[Dioxin-l] Single molecule and statistics

david bell burnt_paper@hotmail.com
Thu, 17 Feb 2000 04:50:50 GMT


Hi Bill

one of the things you do to test how 'fatty' a compound is is to mix it with 
water, and octanol- a fatty alcohol. You then measure how much compound is 
in the water, and how much in the octanol, and this gives you a measure of 
how much the compound prefers fats. For dioxins, I have seen coefficients of 
100,000 to 10,000,000 quoted. This underestimates the effect seen in cells, 
which are a salty water solution- this would have the effect of driving even 
more dioxin into a 'fatty' compartment.

So to answer, dioxin simply prefers to dissolve in cellular lipids (cell 
membrane, nuclear memrane, ER, etc): it is not specifically bound, so much 
as dissolved.
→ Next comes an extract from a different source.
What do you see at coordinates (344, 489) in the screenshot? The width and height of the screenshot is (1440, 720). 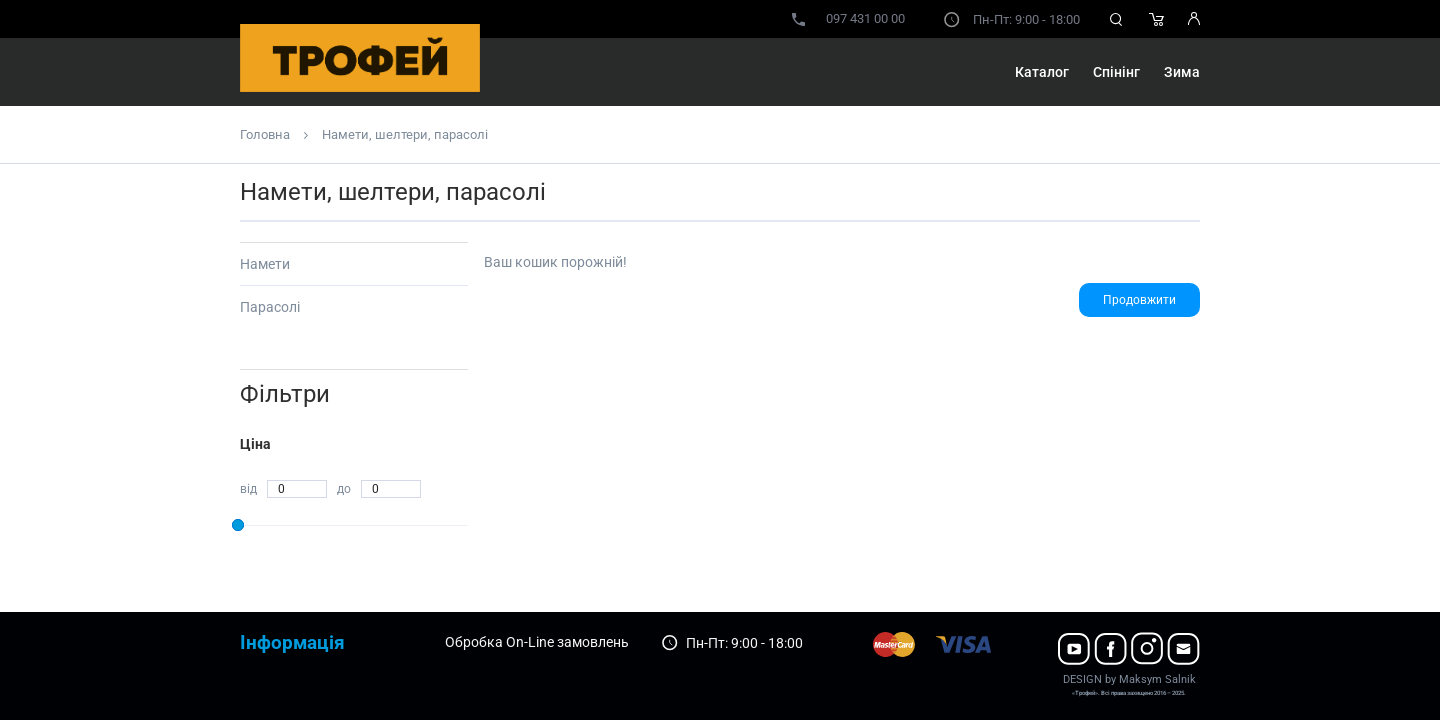 I see `до` at bounding box center [344, 489].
The other thing that keeps dioxin in solution is proteins; 
many proteins have very 'fatty' pockets, and the interior of most proteins 
is very 'fatty', and so dioxin associates well with these fatty 
environments.

The other thing is that dioxin is not attached to these environments; it is 
free to diffuse out of the fat at any time.

cheers
david

>Several issues: 1) dioxin is highly insoluble in water, and so most dioxin 
>in a cell will be in in cellular lipid, or bound to a hydrophobic site- it 
>won't be available

>David, when you say "will be in cellular lipid", how does it attach >there. 
>Does it attach to a low-density lipoprotein? Or just exactly >how?